EXERCISE OBJECTIVE:
Each line below is to be copied exactly; images do not go into the copy.

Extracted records

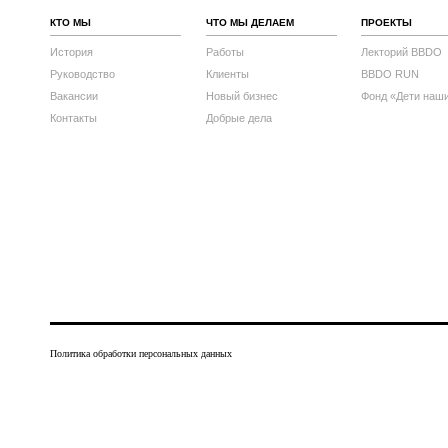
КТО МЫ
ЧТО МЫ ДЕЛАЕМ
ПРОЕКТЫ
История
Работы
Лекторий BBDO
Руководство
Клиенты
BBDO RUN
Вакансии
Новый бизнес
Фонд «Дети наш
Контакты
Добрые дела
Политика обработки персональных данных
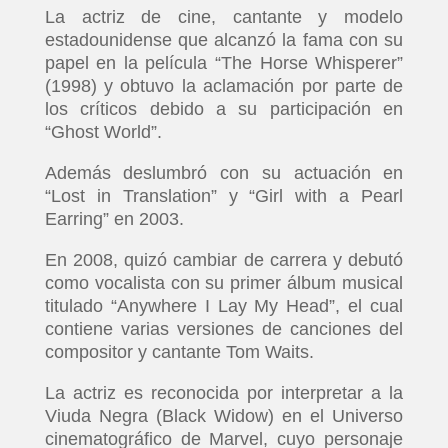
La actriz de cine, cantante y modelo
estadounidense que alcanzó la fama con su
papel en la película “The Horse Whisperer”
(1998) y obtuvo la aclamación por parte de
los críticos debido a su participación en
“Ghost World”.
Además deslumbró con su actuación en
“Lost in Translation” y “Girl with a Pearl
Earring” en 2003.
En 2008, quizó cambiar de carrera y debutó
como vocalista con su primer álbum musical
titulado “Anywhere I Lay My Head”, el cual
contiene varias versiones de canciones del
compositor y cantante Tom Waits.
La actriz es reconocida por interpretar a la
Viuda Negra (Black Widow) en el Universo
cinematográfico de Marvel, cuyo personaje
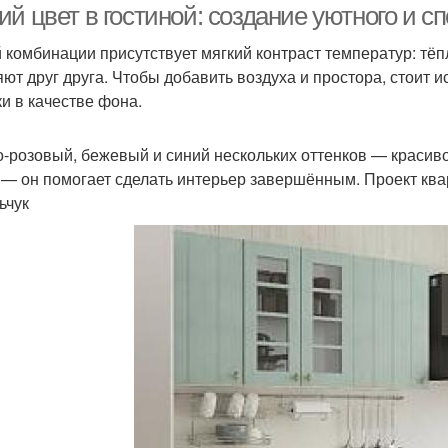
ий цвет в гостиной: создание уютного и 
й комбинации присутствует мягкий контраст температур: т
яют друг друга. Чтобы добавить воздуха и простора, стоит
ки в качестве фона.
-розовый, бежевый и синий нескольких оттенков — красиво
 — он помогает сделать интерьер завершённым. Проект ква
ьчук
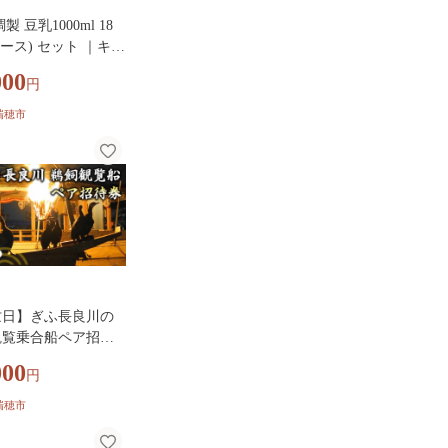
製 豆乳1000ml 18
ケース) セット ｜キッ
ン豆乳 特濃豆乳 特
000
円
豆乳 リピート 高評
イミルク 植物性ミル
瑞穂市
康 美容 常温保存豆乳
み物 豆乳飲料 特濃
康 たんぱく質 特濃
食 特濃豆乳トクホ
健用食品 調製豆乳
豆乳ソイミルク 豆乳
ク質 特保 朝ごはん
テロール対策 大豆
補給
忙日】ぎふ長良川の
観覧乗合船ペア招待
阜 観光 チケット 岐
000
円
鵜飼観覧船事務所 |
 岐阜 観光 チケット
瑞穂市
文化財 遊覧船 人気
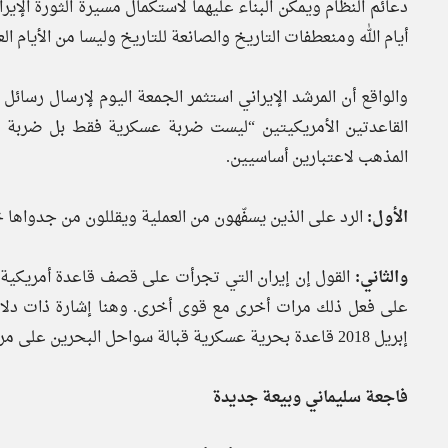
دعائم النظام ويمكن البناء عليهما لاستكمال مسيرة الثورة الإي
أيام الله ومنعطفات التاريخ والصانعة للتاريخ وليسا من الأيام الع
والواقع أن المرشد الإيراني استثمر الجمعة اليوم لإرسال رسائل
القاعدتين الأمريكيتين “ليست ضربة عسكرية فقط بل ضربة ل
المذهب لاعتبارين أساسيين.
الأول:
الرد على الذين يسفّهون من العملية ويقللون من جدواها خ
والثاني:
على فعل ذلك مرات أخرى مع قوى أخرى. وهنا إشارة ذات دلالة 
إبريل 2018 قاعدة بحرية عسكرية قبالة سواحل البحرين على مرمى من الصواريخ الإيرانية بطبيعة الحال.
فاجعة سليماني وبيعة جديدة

OUTPUT FOR THIS EXERCISE:
КТО МЫ
ЧТО МЫ ДЕЛАЕМ
ПРОЕКТЫ
История
Работы
Лекторий BBDO
Руководство
Клиенты
BBDO RUN
Вакансии
Новый бизнес
Фонд «Дети наш
Контакты
Добрые дела
Политика обработки персональных данных
La actriz de cine, cantante y modelo
estadounidense que alcanzó la fama con su
papel en la película “The Horse Whisperer”
(1998) y obtuvo la aclamación por parte de
los críticos debido a su participación en
“Ghost World”.
Además deslumbró con su actuación en
“Lost in Translation” y “Girl with a Pearl
Earring” en 2003.
En 2008, quizó cambiar de carrera y debutó
como vocalista con su primer álbum musical
titulado “Anywhere I Lay My Head”, el cual
contiene varias versiones de canciones del
compositor y cantante Tom Waits.
La actriz es reconocida por interpretar a la
Viuda Negra (Black Widow) en el Universo
cinematográfico de Marvel, cuyo personaje
ий цвет в гостиной: создание уютного и 
й комбинации присутствует мягкий контраст температур: т
яют друг друга. Чтобы добавить воздуха и простора, стоит
ки в качестве фона.
-розовый, бежевый и синий нескольких оттенков — красиво
 — он помогает сделать интерьер завершённым. Проект ква
ьчук
製 豆乳1000ml 18
ケース) セット ｜キッ
ン豆乳 特濃豆乳 特
000
円
豆乳 リピート 高評
イミルク 植物性ミル
瑞穂市
康 美容 常温保存豆乳
み物 豆乳飲料 特濃
康 たんぱく質 特濃
食 特濃豆乳トクホ
健用食品 調製豆乳
豆乳ソイミルク 豆乳
ク質 特保 朝ごはん
テロール対策 大豆
補給
忙日】ぎふ長良川の
観覧乗合船ペア招待
阜 観光 チケット 岐
000
円
鵜飼観覧船事務所 |
 岐阜 観光 チケット
瑞穂市
文化財 遊覧船 人気
دعائم النظام ويمكن البناء عليهما لاستكمال مسيرة الثورة الإي
أيام الله ومنعطفات التاريخ والصانعة للتاريخ وليسا من الأيام الع
والواقع أن المرشد الإيراني استثمر الجمعة اليوم لإرسال رسائل
القاعدتين الأمريكيتين “ليست ضربة عسكرية فقط بل ضربة ل
المذهب لاعتبارين أساسيين.
الأول:
الرد على الذين يسفّهون من العملية ويقللون من جدواها خ
والثاني:
على فعل ذلك مرات أخرى مع قوى أخرى. وهنا إشارة ذات دلالة 
إبريل 2018 قاعدة بحرية عسكرية قبالة سواحل البحرين على مرمى من الصواريخ الإيرانية بطبيعة الحال.
فاجعة سليماني وبيعة جديدة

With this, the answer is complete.